Temnothorax pilagens

Scientific classification
- Kingdom: Animalia
- Phylum: Arthropoda
- Class: Insecta
- Order: Hymenoptera
- Family: Formicidae
- Subfamily: Myrmicinae
- Genus: Temnothorax
- Species: T. pilagens
- Binomial name: Temnothorax pilagens Seifert, Kleeberg, Feldmeyer, Pamminger, Jongepier & Foitzik, 2014

= Temnothorax pilagens =

- Authority: Seifert, Kleeberg, Feldmeyer, Pamminger, Jongepier & Foitzik, 2014

Species of ant

Temnothorax pilagens (from Latin: pilare, "to pluck", "plunder", "pillage") is a small Nearctic species of slave-making ant in the subfamily Myrmicinae. It occurs in northeastern United States. It raids the acorn castles of other insects (Temnothorax longispinosus and Temnothorax ambiguous) and captures them as slaves and has been nicknamed the pillage ant.

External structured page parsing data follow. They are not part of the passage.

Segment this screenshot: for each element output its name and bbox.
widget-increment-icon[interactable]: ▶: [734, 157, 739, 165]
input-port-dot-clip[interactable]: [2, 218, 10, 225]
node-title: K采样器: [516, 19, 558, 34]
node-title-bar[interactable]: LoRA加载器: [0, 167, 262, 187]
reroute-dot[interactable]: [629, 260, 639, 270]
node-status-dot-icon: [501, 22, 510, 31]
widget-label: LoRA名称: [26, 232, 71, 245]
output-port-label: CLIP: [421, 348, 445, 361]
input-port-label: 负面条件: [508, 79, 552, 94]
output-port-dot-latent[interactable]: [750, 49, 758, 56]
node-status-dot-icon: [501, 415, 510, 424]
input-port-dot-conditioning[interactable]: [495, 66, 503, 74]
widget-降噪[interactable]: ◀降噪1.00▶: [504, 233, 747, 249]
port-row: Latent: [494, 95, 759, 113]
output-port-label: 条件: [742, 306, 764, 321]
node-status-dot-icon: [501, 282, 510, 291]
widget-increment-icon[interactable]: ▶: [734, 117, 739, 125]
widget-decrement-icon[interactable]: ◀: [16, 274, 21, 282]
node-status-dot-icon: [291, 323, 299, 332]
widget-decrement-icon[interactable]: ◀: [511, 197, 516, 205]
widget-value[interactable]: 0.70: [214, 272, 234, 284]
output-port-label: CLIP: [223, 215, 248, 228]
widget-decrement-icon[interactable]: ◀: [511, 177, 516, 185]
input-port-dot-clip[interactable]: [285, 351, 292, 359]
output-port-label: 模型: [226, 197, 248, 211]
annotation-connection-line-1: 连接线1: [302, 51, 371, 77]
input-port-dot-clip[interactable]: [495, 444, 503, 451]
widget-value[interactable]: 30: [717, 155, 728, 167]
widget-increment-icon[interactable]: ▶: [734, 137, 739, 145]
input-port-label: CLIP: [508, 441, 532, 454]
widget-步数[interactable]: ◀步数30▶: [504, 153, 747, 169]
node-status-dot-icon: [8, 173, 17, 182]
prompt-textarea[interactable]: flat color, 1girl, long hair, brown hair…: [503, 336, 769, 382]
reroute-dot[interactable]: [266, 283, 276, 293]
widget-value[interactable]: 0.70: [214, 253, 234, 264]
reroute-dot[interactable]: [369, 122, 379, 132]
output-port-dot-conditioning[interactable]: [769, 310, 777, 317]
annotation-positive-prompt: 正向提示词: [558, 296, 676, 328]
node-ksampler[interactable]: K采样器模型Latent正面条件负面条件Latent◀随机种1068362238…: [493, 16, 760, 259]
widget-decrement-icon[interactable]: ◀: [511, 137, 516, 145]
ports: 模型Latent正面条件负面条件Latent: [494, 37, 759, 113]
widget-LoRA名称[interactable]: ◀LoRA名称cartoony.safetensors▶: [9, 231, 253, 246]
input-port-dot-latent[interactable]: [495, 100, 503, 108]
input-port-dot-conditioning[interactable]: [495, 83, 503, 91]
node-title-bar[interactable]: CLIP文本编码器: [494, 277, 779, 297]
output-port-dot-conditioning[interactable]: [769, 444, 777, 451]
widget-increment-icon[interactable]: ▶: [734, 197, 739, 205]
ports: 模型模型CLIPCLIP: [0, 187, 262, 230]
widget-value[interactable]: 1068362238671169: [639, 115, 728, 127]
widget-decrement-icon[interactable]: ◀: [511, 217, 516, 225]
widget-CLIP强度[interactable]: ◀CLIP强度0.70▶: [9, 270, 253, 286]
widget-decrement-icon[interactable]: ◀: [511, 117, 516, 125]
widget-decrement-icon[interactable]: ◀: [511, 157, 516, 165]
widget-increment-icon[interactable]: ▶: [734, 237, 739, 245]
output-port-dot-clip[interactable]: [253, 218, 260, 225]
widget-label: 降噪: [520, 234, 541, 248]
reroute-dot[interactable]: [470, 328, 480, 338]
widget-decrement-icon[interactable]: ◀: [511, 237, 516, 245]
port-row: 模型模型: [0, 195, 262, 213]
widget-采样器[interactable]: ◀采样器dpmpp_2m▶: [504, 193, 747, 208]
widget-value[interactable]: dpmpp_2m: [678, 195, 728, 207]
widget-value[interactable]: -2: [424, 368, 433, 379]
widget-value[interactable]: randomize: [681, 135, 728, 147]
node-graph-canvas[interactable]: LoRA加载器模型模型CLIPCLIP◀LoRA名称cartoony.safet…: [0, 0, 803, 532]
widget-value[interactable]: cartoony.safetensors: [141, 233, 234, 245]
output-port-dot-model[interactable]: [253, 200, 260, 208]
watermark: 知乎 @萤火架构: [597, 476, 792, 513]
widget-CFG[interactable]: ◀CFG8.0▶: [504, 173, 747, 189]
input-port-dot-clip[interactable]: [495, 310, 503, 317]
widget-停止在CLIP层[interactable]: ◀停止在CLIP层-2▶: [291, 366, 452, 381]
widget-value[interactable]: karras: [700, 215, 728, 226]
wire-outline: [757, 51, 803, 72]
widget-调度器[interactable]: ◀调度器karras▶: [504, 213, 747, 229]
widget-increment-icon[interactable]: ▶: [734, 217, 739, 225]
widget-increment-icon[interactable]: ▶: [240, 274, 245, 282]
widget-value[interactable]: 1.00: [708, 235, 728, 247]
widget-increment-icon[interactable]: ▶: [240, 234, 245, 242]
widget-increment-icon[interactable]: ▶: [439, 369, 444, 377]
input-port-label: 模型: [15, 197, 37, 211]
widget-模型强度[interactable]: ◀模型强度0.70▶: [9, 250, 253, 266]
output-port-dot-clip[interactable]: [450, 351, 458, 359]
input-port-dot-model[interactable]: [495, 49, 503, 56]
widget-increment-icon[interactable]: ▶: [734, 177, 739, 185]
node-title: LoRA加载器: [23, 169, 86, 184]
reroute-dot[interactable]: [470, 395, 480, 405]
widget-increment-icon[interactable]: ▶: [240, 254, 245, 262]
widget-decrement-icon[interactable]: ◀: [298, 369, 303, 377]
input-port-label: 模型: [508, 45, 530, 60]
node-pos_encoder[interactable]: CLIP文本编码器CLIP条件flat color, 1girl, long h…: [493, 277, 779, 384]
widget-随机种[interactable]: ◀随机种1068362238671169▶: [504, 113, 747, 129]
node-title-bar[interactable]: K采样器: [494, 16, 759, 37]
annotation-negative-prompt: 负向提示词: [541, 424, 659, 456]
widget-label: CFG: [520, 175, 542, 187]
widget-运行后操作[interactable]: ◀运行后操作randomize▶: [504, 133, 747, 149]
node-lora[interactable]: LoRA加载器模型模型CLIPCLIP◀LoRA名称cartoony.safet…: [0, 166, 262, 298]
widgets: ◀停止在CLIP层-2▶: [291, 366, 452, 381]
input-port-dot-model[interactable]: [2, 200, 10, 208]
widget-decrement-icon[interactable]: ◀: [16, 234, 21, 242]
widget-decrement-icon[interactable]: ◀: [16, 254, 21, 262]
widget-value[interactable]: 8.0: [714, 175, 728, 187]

==Habitat and distribution==
The species is known from the north-eastern parts of the United States and possibly south-eastern Canada. They live in forests, woodlands and parks. Preferentially wooded sites with little understory, and a high density of suitable nest sites, such as acorns, hickory nuts and sticks. Occurrence is patchy and depends on high density of suitable host populations; so far only known from three sites in the northern US: Niquette Bay State Park (Vermont), E.N. Huyck Preserve (Rensselaerville, New York) and Sleeping Bear Dunes National Lakeshore (Empire, Michigan). In all three populations, Temnothorax pilagens was enslaving Temnothorax longispinosus and Temnothorax ambiguus; many nests with slaves of both host species.

==Slave raids==
Temnothorax pilagens is an obligatory slave hunter of Temnothorax longispinosus and Temnothorax ambiguus. Raids are performed either by a scout alone or via group recruitment of up to four slavemaking workers forming a raiding column headed by a scout. Slave raids resemble more those of its congener Temnothorax duloticus than that of Protomognathus americanus. This is especially true for the frequent and effective use of the stinger in fights: well-aimed stings from a caudal direction between head and thorax cause paralysis in hosts followed by quick death. Effective sting use is likely facilitated by morphological adaptations, such as strongly developed flexor-muscles in the petiole and postpetiole allowing for easy gaster flexion. Similar behavioural strategies and morphological traits are also found in Temnothorax duloticus, but not in Protomognathus americanus. Hosts attacked by Temnothorax pilagens show little or only delayed flight responses. Occasionally, host workers try to drag slavemakers out of the nest, and only respond aggressively when attacked by them. The low host responsiveness towards invading Temnothorax pilagens indicate reduced or suppressed enemy recognition. Due to their most effective stinging behaviour, Temnothorax pilagens can cause high rates of host casualties (ranging from 5% to 100%). As the high variation in the rate of casualties indicates, raids can be highly aggressive or relatively peaceful; the latter was often found in raids against queenless host nests. Slave-makers do not only take brood from the attacked host nests, but in 6 of the observed 11 raids, they also carry adult host workers back to their nest and integrated them into the slave workforce.